Double-masking quadruple vaccinated Anthony Fauci tests positive for SARS-2
In the end, neither double masks nor double boosters could save him: NIAID director and unflushable turd Anthony Fauci, who in 2021 declared that “When people are vaccinated, they can feel safe that they are not going to get infected,” has tested positive for Corona. Like all the other celebrities to catch SARS-2, he is reported to be suffering “mild symptoms,” and he’s on Paxlovid.
While Fauci has (alas) not been in contact with Joe Biden, he did meet as recently as Tuesday with the AIDS Clinical Trials Group, so there’s some chance that America’s foremost Corona astrologer got a little bit of superspreading in before his hourly antigen test came up positive. The announcement came just in advance of his scheduled appearance before a Senate health committee, where he was expected to report on the State of the Pandemic. Many conspiracy theories are possible here, but I doubt this august incarnation of The Science would deliberately avoid any publicity opportunity whatsoever. On the other hand, we’re probably justified in wondering whether we’d ever have heard about his infection in the absence of such a high-profile cancellation.
The New York Times intones in conclusion:
While much of the nation appears to be trying to move on, the coronavirus remains a pervasive threat. According to a New York Times database, more than 100,000 new cases are still being identified each day in the United States — a figure that has stayed roughly flat during June. Many experts believe the number is an undercount because so many people are taking at-home tests whose results are not recorded with public health authorities.

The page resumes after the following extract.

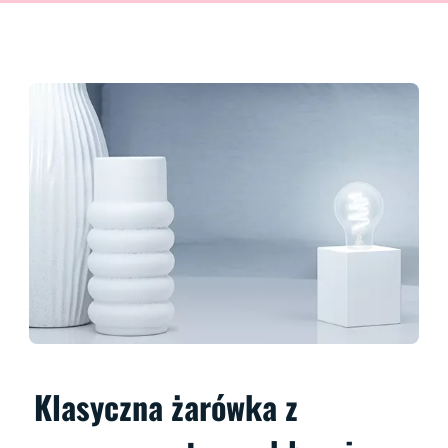
Klasyczna żarówka z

It goes without saying that nobody—not even the professional hypochondriacs at America’s newspaper of record—expects Fauci to come to any harm from this “pervasive threat.”
UPDATE: I promise you, Anthony Fauci really is vaccinated. He’s a corrupt and dishonest medical bureaucrat, but for the full comedic effect, you have to understand that he actually believes the greater part of his bullshit. Socially and professionally, he’s at Ground Zero of vaccine mania. You have to imagine that he submits hourly anal swabs to his assistant for lateral flow testing, enforces strict social distancing among the fish in his Koi Pond, makes his cats wear masks, and is on at least vaccine dose 5.